> Dataset entries

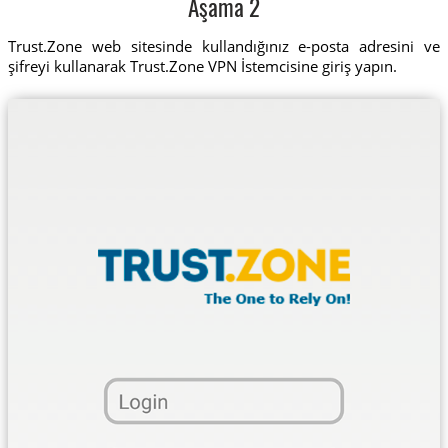
Aşama 2
Trust.Zone web sitesinde kullandığınız e-posta adresini ve
şifreyi kullanarak Trust.Zone VPN İstemcisine giriş yapın.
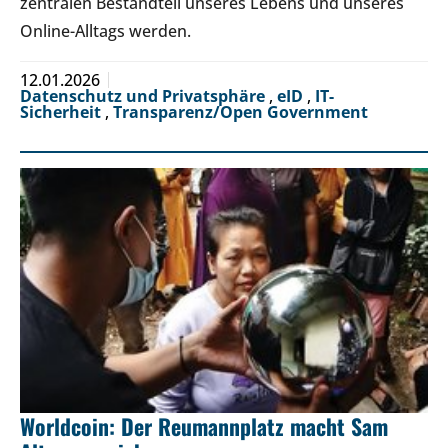
zentralen Bestandteil unseres Lebens und unseres
Online-Alltags werden.
12.01.2026
Datenschutz und Privatsphäre
,
eID
,
IT-
Sicherheit
,
Transparenz/Open Government
Worldcoin: Der Reumannplatz macht Sam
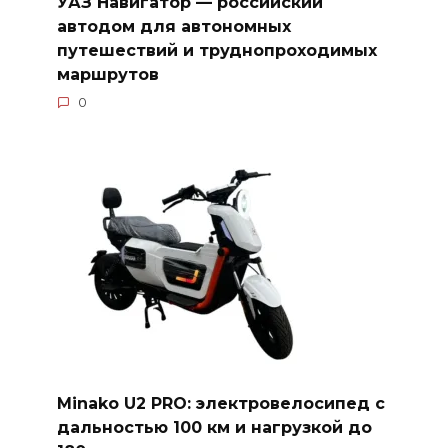
УАЗ Навигатор — российский
автодом для автономных
путешествий и труднопроходимых
маршрутов
0
Minako U2 PRO: электровелосипед с
дальностью 100 км и нагрузкой до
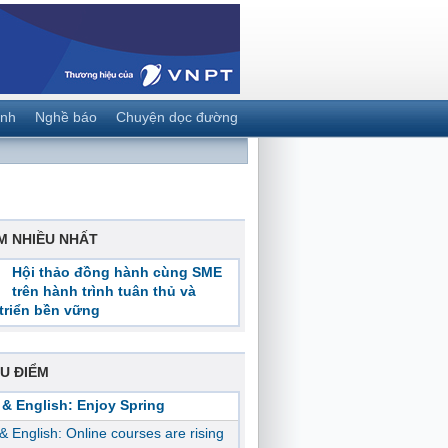
ành
Nghề báo
Chuyện dọc đường
M NHIỀU NHẤT
Hội thảo đồng hành cùng SME
trên hành trình tuân thủ và
triển bền vững
U ĐIỂM
 & English: Enjoy Spring
 & English: Online courses are rising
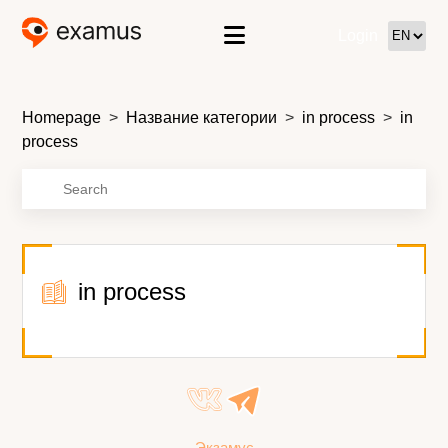
Login
Homepage
Название категории
in process
in
process
in process
Экзамус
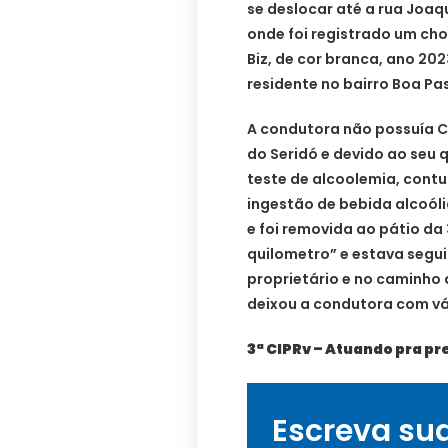
se deslocar até a rua Joa
onde foi registrado um c
Biz, de cor branca, ano 20
residente no bairro Boa P
A condutora não possuía C
do Seridó e devido ao seu q
teste de alcoolemia, cont
ingestão de bebida alcoóli
e foi removida ao pátio da 
quilometro” e estava segu
proprietário e no caminh
deixou a condutora com vá
3ª CIPRv – Atuando pra pr
Escreva su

> Assignment
Retype the line containing "e estava segu" and each line after it through the end of the listing, exactly, leaving out everything else.

> Answer for the task
quilometro” e estava segu
proprietário e no caminh
deixou a condutora com vá
3ª CIPRv – Atuando pra pr
Escreva su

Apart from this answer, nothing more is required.